Baltimore, Maryland - "All over America, fights are breaking out. In the kitchen. In the bedroom. All over the place. “Do we have to go to such an expensive restaurant,” asks the head of the household. “Couldn’t we stick with Mickey D?” “I just wanted to try something different… a place where we can sit down.” “Uh…I don’t think we can afford to sit down.”

CNBC reports: "Nearly half of all Americans are falling deeper in debt as inflation continues to boost costs. Nearly 40% of consumers cannot put any money at all into savings, according to a recent analysis of household financial health and readiness by the American Consumer Credit Counseling, while about 19% said they had to reduce their savings rate."

The poor family dog. He hears the shouting and cursing… the wife yelling… and the husband using four-letter words. He sees the lamp hit the wall. But he really doesn’t know what to make of it. Maybe she is right; her husband is a tightwad bore. Or maybe he has a point: his wife is a spendthrift flibbertigibbet. He doesn’t know. Neither do we.

Where the Buck Stops: But we know who to blame. Thanks to the Fed, the poor couple has had nearly 10% of its income pruned off by inflation. And now it faces a recession. Can it refinance its house? Forget it. Can it get better jobs at higher wages? Where? Will it get another round of stimmies to fatten its accounts? Don’t count on it.

GM “curbs some hiring” as profits fall by 40%. Spotify says it is laying off 10% of its staff. Employers all over the country are looking carefully at their payrolls…while consumer prices rise. “Major brands keep raising prices as their costs grow,” says the Wall Street Journal this morning.

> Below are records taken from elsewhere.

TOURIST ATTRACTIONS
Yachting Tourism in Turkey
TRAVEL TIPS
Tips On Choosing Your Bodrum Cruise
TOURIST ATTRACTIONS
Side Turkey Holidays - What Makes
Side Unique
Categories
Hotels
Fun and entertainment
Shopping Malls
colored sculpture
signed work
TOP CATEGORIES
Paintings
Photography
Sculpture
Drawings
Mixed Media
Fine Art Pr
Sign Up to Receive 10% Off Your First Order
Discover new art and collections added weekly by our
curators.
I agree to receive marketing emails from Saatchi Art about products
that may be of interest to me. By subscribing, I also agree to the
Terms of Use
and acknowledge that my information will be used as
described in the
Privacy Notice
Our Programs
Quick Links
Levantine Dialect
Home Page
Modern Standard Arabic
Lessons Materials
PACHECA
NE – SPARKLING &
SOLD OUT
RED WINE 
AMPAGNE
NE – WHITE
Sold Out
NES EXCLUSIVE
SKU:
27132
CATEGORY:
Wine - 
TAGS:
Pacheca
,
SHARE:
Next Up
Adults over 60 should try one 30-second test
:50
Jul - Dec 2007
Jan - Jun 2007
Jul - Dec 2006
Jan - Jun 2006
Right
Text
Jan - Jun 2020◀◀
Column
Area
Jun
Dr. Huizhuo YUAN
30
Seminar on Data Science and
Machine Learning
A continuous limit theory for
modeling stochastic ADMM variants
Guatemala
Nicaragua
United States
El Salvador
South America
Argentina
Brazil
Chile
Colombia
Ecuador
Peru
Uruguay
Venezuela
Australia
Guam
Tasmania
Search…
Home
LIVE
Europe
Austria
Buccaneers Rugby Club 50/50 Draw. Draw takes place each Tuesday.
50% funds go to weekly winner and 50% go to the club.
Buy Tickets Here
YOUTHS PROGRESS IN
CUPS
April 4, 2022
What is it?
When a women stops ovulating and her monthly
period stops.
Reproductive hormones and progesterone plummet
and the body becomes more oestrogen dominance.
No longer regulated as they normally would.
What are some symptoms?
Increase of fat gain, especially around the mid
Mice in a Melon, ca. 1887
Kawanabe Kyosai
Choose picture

Coca Cola, Huggies, Dove and Big Macs – all going up “as costs increase for everything from wood pulp to wages.”

Meanwhile, we also discover – on the front page of the WSJ – that a “Beijing Spy Campaign Targeted the Fed…” What a waste of time that was. The Fed is no master mechanic, no magician, no expert technician. It knows nothing worth knowing. It produces nothing worth producing. It has no secrets nor “sensitive information” worth protecting. It offers no services. It has no skill… no expertise… no insight.

Every projection it makes turns out to be wrong. Inflation, for example, turns out not to be ‘transitory’… and nowhere near the Fed’s prediction. Every idea it has – from its 2% inflation target… to its ‘neutral rate’– is foolish. And everything it does (mostly, inflating the economy with fake money) is essentially fraudulent. Apart from that, it is a fine organization of wonderful people who only have the best interests of all of us at heart. And what a swell haircut Jay Powell has!

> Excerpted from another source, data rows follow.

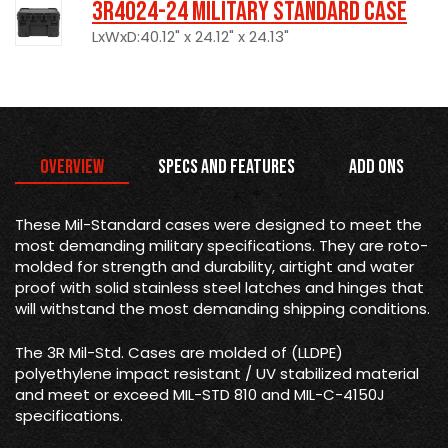
3R4024-24 Military Standard Case
LxWxD:40.12" x 24.12" x 24.13"
Overview
Specs and Features
Add Ons
These Mil-Standard cases were designed to meet the
most demanding military specifications. They are roto-
molded for strength and durability, airtight and water
proof with solid stainless steel latches and hinges that
will withstand the most demanding shipping conditions.
The 3R Mil-Std. Cases are molded of (LLDPE)
polyethylene impact resistant / UV stabilized material
and meet or exceed MIL-STD 810 and MIL-C-4150J
specifications.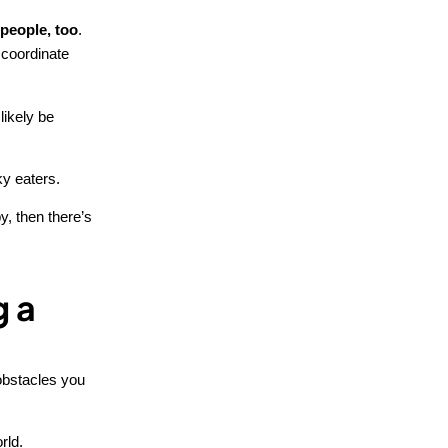
 people, too
.
 coordinate
likely be
ky eaters.
y, then there’s
g a
 obstacles you
rld.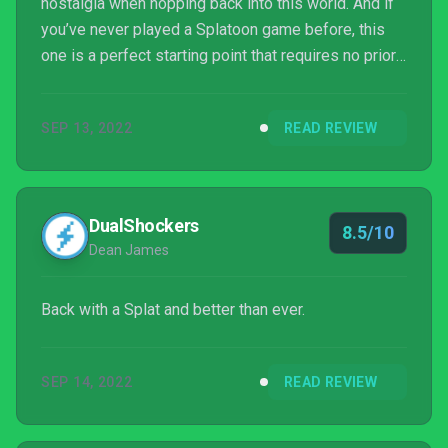
nostalgia when hopping back into this world. And if
you’ve never played a Splatoon game before, this
one is a perfect starting point that requires no prior
knowledge and can be picked up with ease.
SEP 13, 2022
READ REVIEW
DualShockers
8.5/10
Dean James
Back with a Splat and better than ever.
SEP 14, 2022
READ REVIEW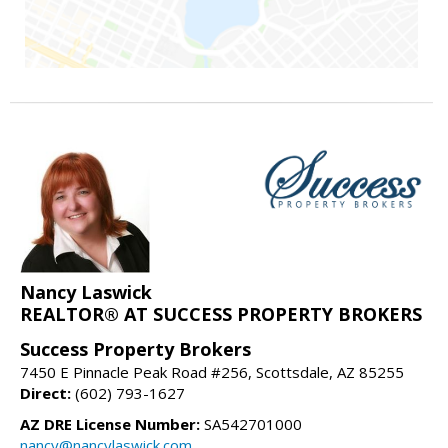
Nancy Laswick
REALTOR® AT SUCCESS PROPERTY BROKERS
Success Property Brokers
7450 E Pinnacle Peak Road #256, Scottsdale, AZ 85255
Direct:
(602) 793-1627
AZ DRE License Number:
SA542701000
nancy@nancylaswick.com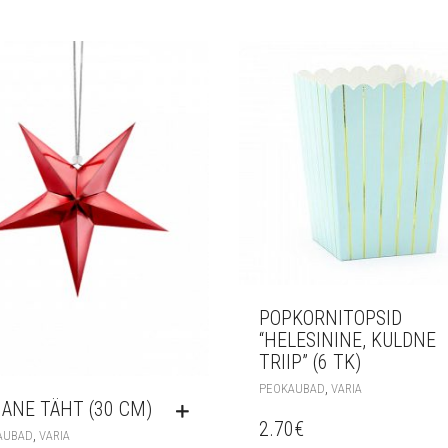
POPKORNITOPSID
“HELESININE, KULDNE
TRIIP” (6 TK)
,
PEOKAUBAD
VARIA
ANE TÄHT (30 CM)
2.70
€
,
AUBAD
VARIA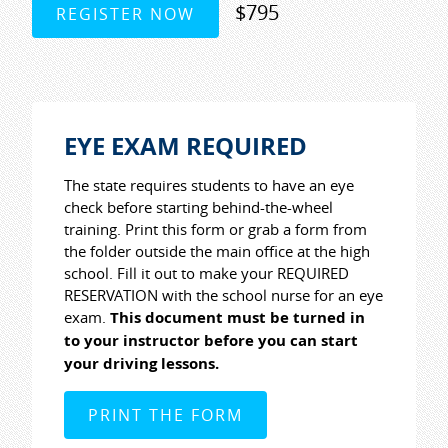
$795
REGISTER NOW
EYE EXAM REQUIRED
The state requires students to have an eye
check before starting behind-the-wheel
training. Print this form or grab a form from
the folder outside the main office at the high
school. Fill it out to make your REQUIRED
RESERVATION with the school nurse for an eye
exam.
This document must be turned in
to your instructor before you can start
your driving lessons.
PRINT THE FORM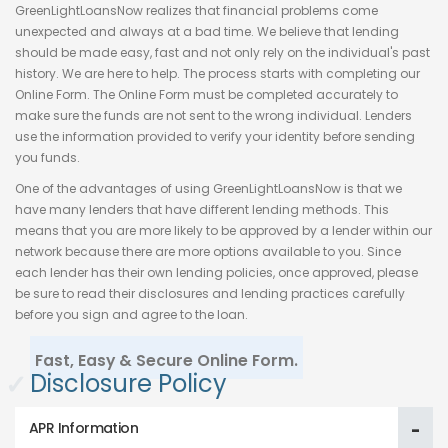
GreenLightLoansNow realizes that financial problems come
unexpected and always at a bad time. We believe that lending
should be made easy, fast and not only rely on the individual's past
history. We are here to help. The process starts with completing our
Online Form. The Online Form must be completed accurately to
make sure the funds are not sent to the wrong individual. Lenders
use the information provided to verify your identity before sending
you funds.
One of the advantages of using GreenLightLoansNow is that we
have many lenders that have different lending methods. This
means that you are more likely to be approved by a lender within our
network because there are more options available to you. Since
each lender has their own lending policies, once approved, please
be sure to read their disclosures and lending practices carefully
before you sign and agree to the loan.
Fast, Easy & Secure Online Form.
✓
Disclosure Policy
APR Information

Dust to Dust: The Fed has only one real tool – liquidity (cash or credit) – and only one real decision to make: add to it or subtract from it. Either pour some more liquor into the punchbowl or take the punchbowl away. Either inflate the economy with more credit (by lowering interest rates and ‘printing’ more money). Or kill the credit-based expansion that has been going on for the last 40 years.

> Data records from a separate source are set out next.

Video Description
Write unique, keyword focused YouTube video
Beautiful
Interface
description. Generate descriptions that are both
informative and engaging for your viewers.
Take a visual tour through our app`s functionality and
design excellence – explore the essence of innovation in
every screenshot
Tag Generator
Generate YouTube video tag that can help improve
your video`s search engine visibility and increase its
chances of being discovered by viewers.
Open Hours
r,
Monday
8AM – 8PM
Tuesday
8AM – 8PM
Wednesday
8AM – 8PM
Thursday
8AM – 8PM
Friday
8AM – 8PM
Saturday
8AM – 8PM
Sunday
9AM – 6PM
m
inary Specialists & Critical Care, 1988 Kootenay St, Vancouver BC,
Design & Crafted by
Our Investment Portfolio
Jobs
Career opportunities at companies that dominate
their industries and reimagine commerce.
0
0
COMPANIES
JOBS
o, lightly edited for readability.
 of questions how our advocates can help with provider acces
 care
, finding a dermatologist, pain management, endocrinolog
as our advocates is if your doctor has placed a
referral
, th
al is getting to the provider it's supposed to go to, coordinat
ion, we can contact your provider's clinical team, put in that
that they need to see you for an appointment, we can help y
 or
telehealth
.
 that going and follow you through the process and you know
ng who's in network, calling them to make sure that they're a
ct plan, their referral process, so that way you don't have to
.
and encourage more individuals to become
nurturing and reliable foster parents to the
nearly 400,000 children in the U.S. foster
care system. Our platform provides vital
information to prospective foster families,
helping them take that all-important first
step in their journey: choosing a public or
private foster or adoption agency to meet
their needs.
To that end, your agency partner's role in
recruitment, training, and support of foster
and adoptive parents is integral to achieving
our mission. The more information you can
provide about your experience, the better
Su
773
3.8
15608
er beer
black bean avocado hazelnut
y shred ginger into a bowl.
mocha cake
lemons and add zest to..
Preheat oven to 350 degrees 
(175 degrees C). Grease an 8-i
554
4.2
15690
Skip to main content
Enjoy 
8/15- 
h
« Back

After 12 years of heavy inflating, the stock market hit an all-time high in November of last year. But then, consumer prices began to rise. ‘Who could have seen that coming,’ said the Fed. And all of a sudden, the Fed had to stop inflating. And that meant it couldn’t backstop the stock market. Instead of lowering rates, it had to raise them. The Fed quickly realized – about 5 years too late – that it was “way behind the curve,” with its key lending rate far below actual inflation (CPI). It has been trying to catch up ever since.

The flow of money and credit is getting pinched off. Slowly. But relentlessly. Naturally, asset prices are falling… and the black crepe is coming out. Bells are ringing. Mourners are gathering. And trillions of dollars’ worth of assets have already been buried. But it has much further to go. So, as long as the Fed stays on course – with its ‘tightening cycle’ – the ‘primary trend’ will be down. And a lot of ‘wealth’ will drop dead. Stocks have further to fall. Bonds will probably go down over the next 20 years. And the real estate downturn has barely begun.

Meanwhile, inflation cuts into family budgets and sets off the aforementioned arguments. The typical household doesn’t notice or care that stocks are falling. It relies on income for its wealth, not capital gains. And incomes are falling along with asset prices. Note to the Chinese: it’s ‘Inflate or die.’ Everything else is detail. Stay tuned..."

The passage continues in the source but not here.